The Warmth of Other Suns: The Epic Story of America’s Great Migration
By Isabel Wilkerson
640 pp. Vintage. $18.
Ladies and gentlemen, give it up for Isabel Wilkerson! Talk about dedication! How many years must it have taken Wilkerson to research and write this? In the afterword she talks about researching this book in the mid-90s. The 90s!!! This thing was published in 2010!
And it shows, too. The breadth of detail, nearly all of it going back several decades … it’s just astounding, really. No wonder this work of art won the Pulitzer. I’d be outraged if it hadn’t!
I’m ashamed to say that I didn’t know much about the Great Migration before this. I had heard OF it, but I didn’t know the details, had certainly not thought about the fact that the lives of so many great men and women — James Baldwin, Miles Davis, Michelle Obama, John Coltrane, among many others — would have been altered, drastically, had their parents not made the decision to emigrate from the south.
“The Warmth of Other Suns: The Epic Story of America’s Great Migration” definitely gives you those details, gives you all those facts, and yes, it is indeed EPIC!
You don’t need to have a keen interest in the history of African Americans in the United States in order to enjoy this one either, because as Wilkerson makes so clear, this isn’t just a book about African American history — it’s a book about American history.
There’s a lot here that made me just shake my head in horror at what black people had to go through to achieve the simplest things, things that the rest of us take totally for granted.
This is as authoritative a text as can be written on this fascinating topic, but it doesn’t at any time feel scholarly in the sense of its pacing. Wilkerson shows us the Great Migration in the stories of three African Americans, all three of whom made the decision to escape the racism they experienced on a daily basis in Louisiana, Mississippi, and Florida, to try and make a new life for themselves in Los Angeles, Chicago, and New York, respectively.
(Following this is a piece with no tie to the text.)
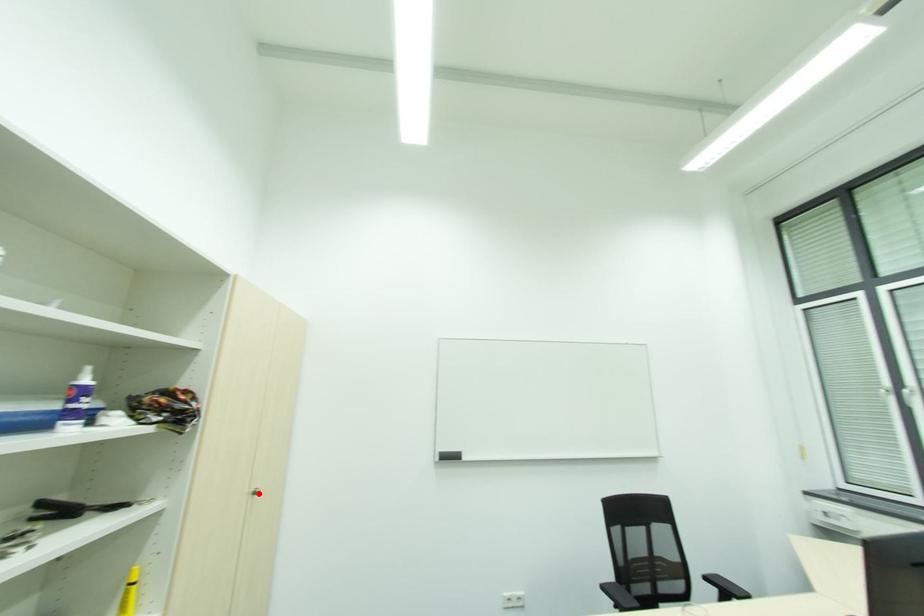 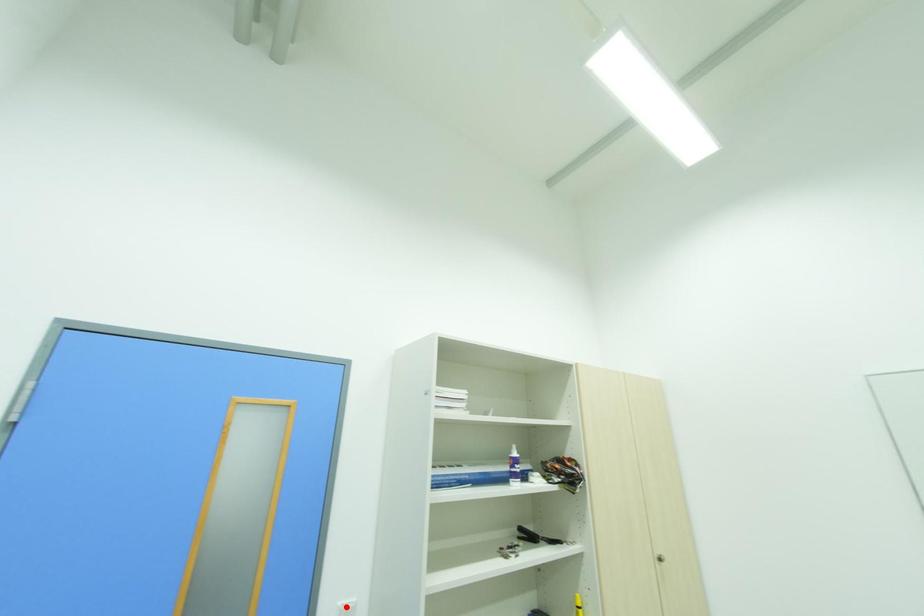 I am providing you with two images of the same scene from different viewpoints. A red point is marked on the first image and another point is marked on the second image. Are the points marked in image1 and image2 representing the same 3D position?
In all three cases, our heroes, Robert Foster, Ida Mae Gladney, and George Starling, left unspeakable circumstances — and it was clear that leaving was in no way easy — only to experience additional discrimination when they finally made it out to the west and the north.
At times heartbreaking, at others deeply inspiring, “The Warmth of Other Suns” is a triumph that will make you appreciate the strength of the human spirit and of these brave men and women who made the fateful decision to risk everything when they couldn’t be certain of what awaited them on the other side.